Re: PDF accessibility and complex script languages. from Andrew Cunningham on 2016-01-07 (w3c-wai-ig@w3.org from January to March 2016)

From: Andrew Cunningham <andj.cunningham@gmail.com>
Date: Thu, 7 Jan 2016 12:57:07 +1100
To: Duff Johnson <duff@duff-johnson.com>
Cc: "w3c-wai-ig@w3.org" <w3c-wai-ig@w3.org>
Message-ID: <CAOUP6Kmb-bmT7BDxY+UMj0wbFhbqQ+QQ+5MxNGrLsOwb_=JShw@mail.gmail.com>

Hi Duff,

The scenario I was discussing not use of ActualText for images. But its use
for the text in those languages and writing scripts that are ill supported
by the PDF character model.

It is important to realise that PDF uses a glyph based model more akin to
pseudo-Unicode font solutions than to Unicode font solutions. OpenType
features that do not modify cmap entries and reordered glyph sequences are
particularly problematic.

When I get back to office I will create sample PDF files with Burmese
syllables in Unicode , using various OpenType fonts (using a selection of
fonts using the mymr and mym2 OpenType script codes).

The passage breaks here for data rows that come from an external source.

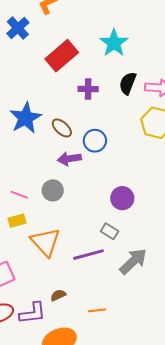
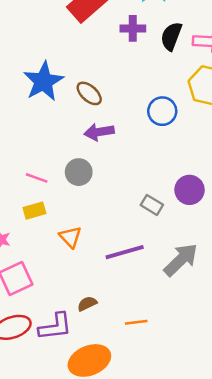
purple cross: (88, 89) -> (133, 28), moved
blue circle: (95, 141) -> (162, 111), moved
purple circle: (122, 198) -> (190, 190), moved
gray rectangle: (110, 231) -> (152, 205), moved
orange triangle: (45, 242) -> (70, 237), size x0.6

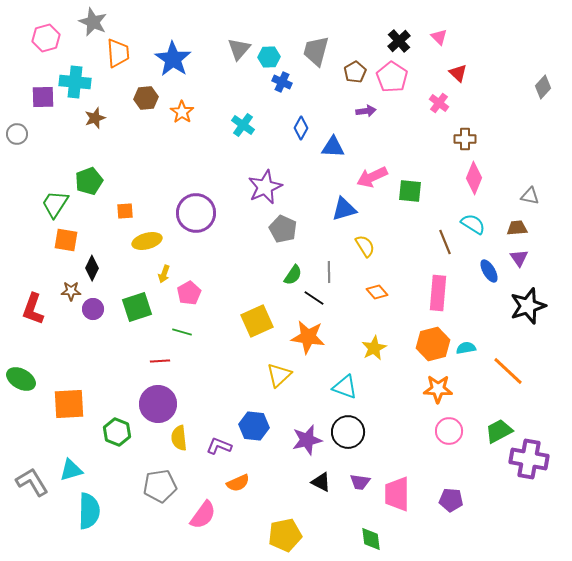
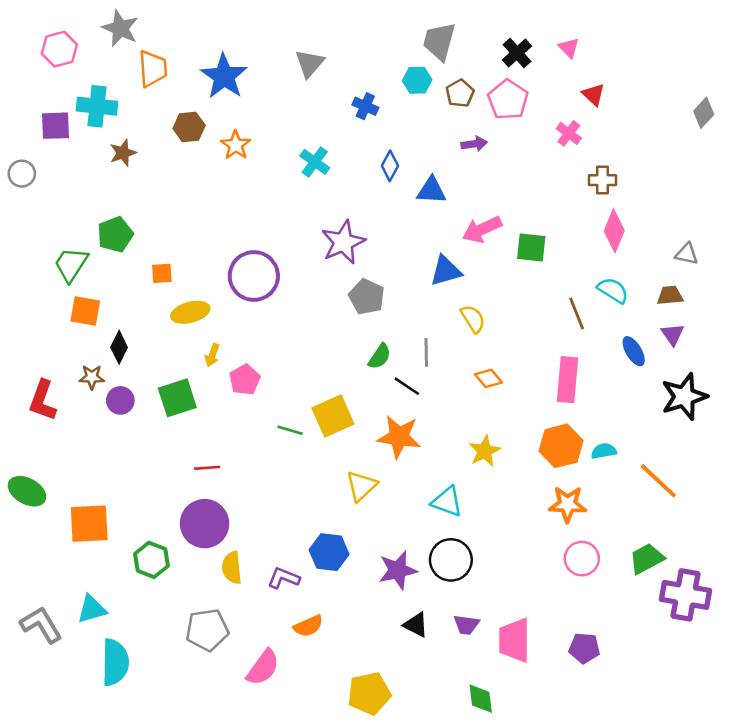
gray trapezoid: (316, 51) -> (439, 41), moved
cyan hexagon: (269, 57) -> (417, 80), moved
green line: (182, 332) -> (290, 430), moved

So far my tests have been with mymr style fonts, but will also test the
newer mym2 fonts from Microsoft and Google. Mymr is problematic, but uses
legacy approach,  using rlig, clig, and liga features.

mym2 will be interesting to test. Mym2 is the way Myanmar fonts should be
developed and implemented in Opentype, while mymr were hacks working within
the restrictions the the DFLT script in rendering engines.

I suspect that PDF files will have greater problems with mym2 based fonts,
but need to test it.

But recapping .. my concerns are related to accessibility of text in PDFs
written in languages that use complex scripts. ActualText seems to be the
only way to get meaningful Unicode into the PDF. But if as Duff indicates,
the actual use of ActualText is at the discretion of implementers, then I
think we have an accessibility issue that PDF/UA inadequately addresses.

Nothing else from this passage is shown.